Repeat exactly, and nothing more, the lines from the one that includes "ngoại bán ròng mạnh VHM, TCB, VPB" through the final line of the entries; skip the pictures.

[[ PROVIDED MATERIAL open ]]

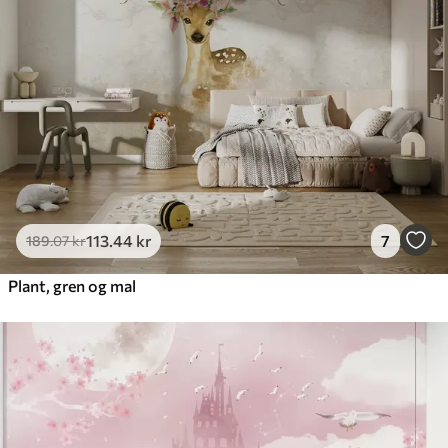
113
.44
kr
7
189
.07
kr
Plant, gren og mal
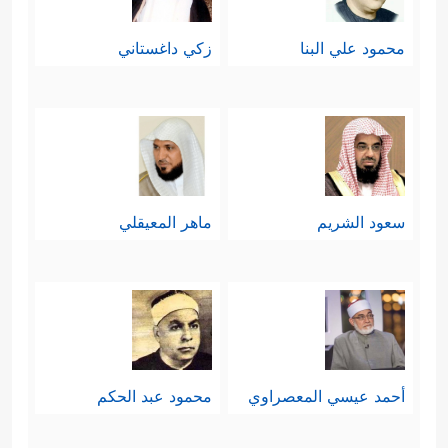
محمود علي البنا
زكي داغستاني
سعود الشريم
ماهر المعيقلي
أحمد عيسي المعصراوي
محمود عبد الحكم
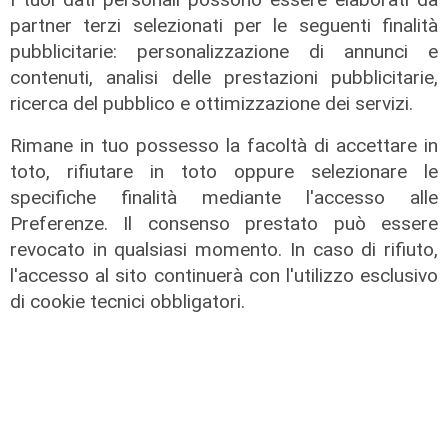
Tegola Genoa, botta al ginocchio
partner terzi selezionati per le seguenti finalità
per Meichtry: out fino a fine agosto
pubblicitarie: personalizzazione di annunci e
05/08/2026
contenuti, analisi delle prestazioni pubblicitarie,
di F.S.
ricerca del pubblico e ottimizzazione dei servizi.
Rimane in tuo possesso la facoltà di accettare in
toto, rifiutare in toto oppure selezionare le
specifiche finalità mediante l'accesso alle
Preferenze. Il consenso prestato può essere
revocato in qualsiasi momento. In caso di rifiuto,
l'accesso al sito continuerà con l'utilizzo esclusivo
di cookie tecnici obbligatori.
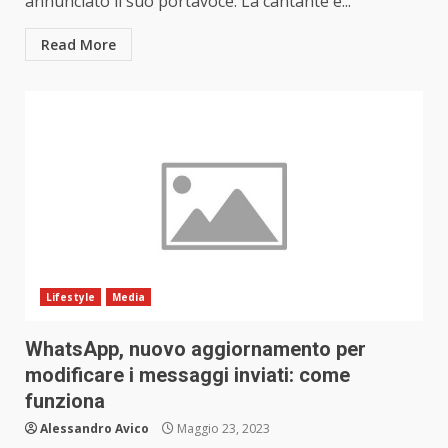
annunciato il suo portavoce. La cantante è...
Read More
Lifestyle
Media
WhatsApp, nuovo aggiornamento per
modificare i messaggi inviati: come
funziona
Alessandro Avico
Maggio 23, 2023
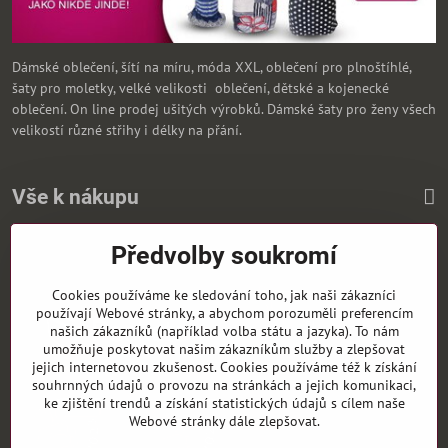
Dámské oblečení, šítí na míru, móda XXL, oblečení pro plnoštíhlé,
šaty pro moletky, velké velikosti oblečení, dětské a kojenecké
oblečení. On line prodej ušitých výrobků. Dámské šaty pro ženy všech
velikostí různé střihy i délky na přání.
Vše k nákupu
Předvolby soukromí
Zasíláme i na Slovensko
Cookies používáme ke sledování toho, jak naši zákazníci
používají Webové stránky, a abychom porozuměli preferencím
našich zákazníků (například volba státu a jazyka). To nám
umožňuje poskytovat našim zákazníkům služby a zlepšovat
jejich internetovou zkušenost. Cookies používáme též k získání
souhrnných údajů o provozu na stránkách a jejich komunikaci,
ke zjištění trendů a získání statistických údajů s cílem naše
Webové stránky dále zlepšovat.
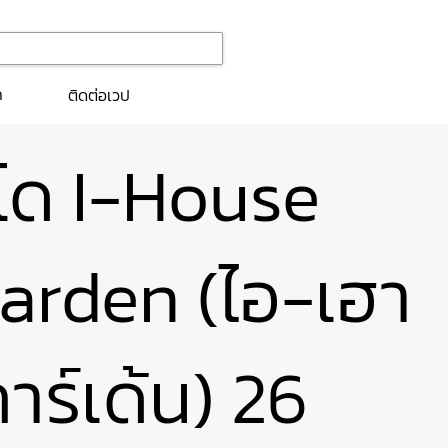
ก
ติดต่อเวป
นโด I-House
arden (ไอ-เฮา
การ์เด้น) 26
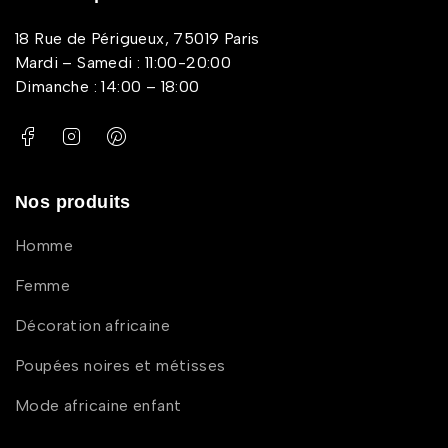
18 Rue de Périgueux, 75019 Paris
Mardi – Samedi : 11:00-20:00
Dimanche : 14:00 – 18:00
Nos produits
Homme
Femme
Décoration africaine
Poupées noires et métisses
Mode africaine enfant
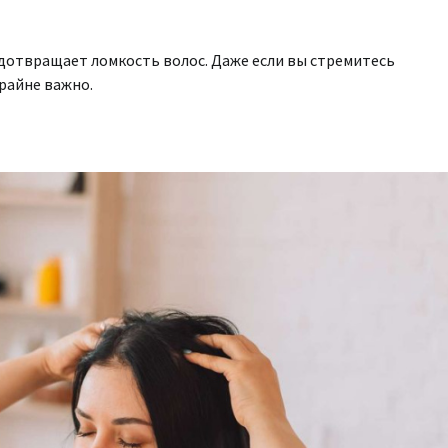
едотвращает ломкость волос. Даже если вы стремитесь
крайне важно.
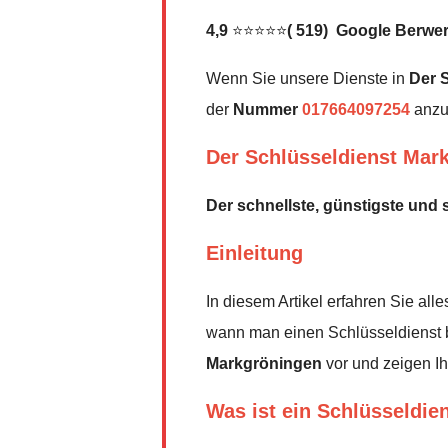
4,9
⭐⭐⭐⭐⭐
( 519) Google Berwe
Wenn Sie unsere Dienste in
Der 
der
Nummer
017664097254
anzu
Der Schlüsseldienst Mar
Der schnellste, günstigste und 
Einleitung
In diesem Artikel erfahren Sie al
wann man einen Schlüsseldienst b
Markgröningen
vor und zeigen Ih
Was ist ein Schlüsseldie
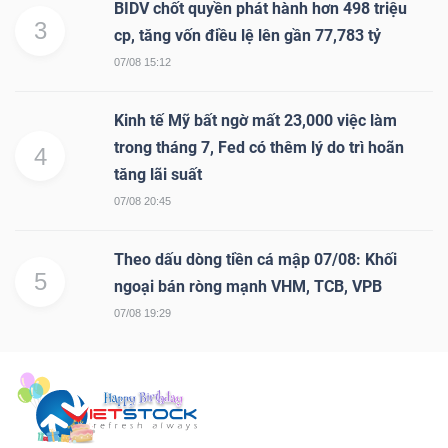
BIDV chốt quyền phát hành hơn 498 triệu
3
cp, tăng vốn điều lệ lên gần 77,783 tỷ
07/08 15:12
Kinh tế Mỹ bất ngờ mất 23,000 việc làm
trong tháng 7, Fed có thêm lý do trì hoãn
4
tăng lãi suất
07/08 20:45
Theo dấu dòng tiền cá mập 07/08: Khối
5
ngoại bán ròng mạnh VHM, TCB, VPB
07/08 19:29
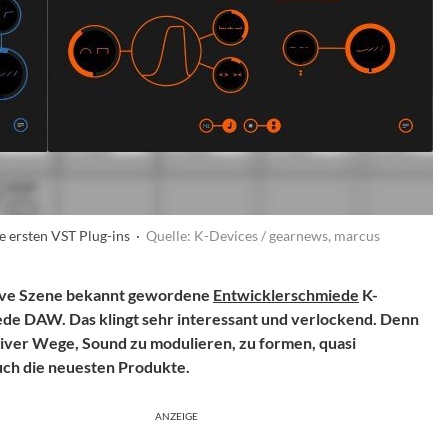
e ersten VST Plug-ins ·
Quelle: K-Devices / gearnews, marcus
Live Szene bekannt gewordene
Entwicklerschmiede
K-
 jede DAW. Das klingt sehr interessant und verlockend. Denn
tiver Wege, Sound zu modulieren, zu formen, quasi
auch die neuesten Produkte.
ANZEIGE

[[ PROVIDED MATERIAL closed ]]

* [ANSWER FOR THE TASK]
ngoại bán ròng mạnh VHM, TCB, VPB
07/08 19:29
e ersten VST Plug-ins ·
Quelle: K-Devices / gearnews, marcus
Live Szene bekannt gewordene
Entwicklerschmiede
K-
 jede DAW. Das klingt sehr interessant und verlockend. Denn
tiver Wege, Sound zu modulieren, zu formen, quasi
auch die neuesten Produkte.
ANZEIGE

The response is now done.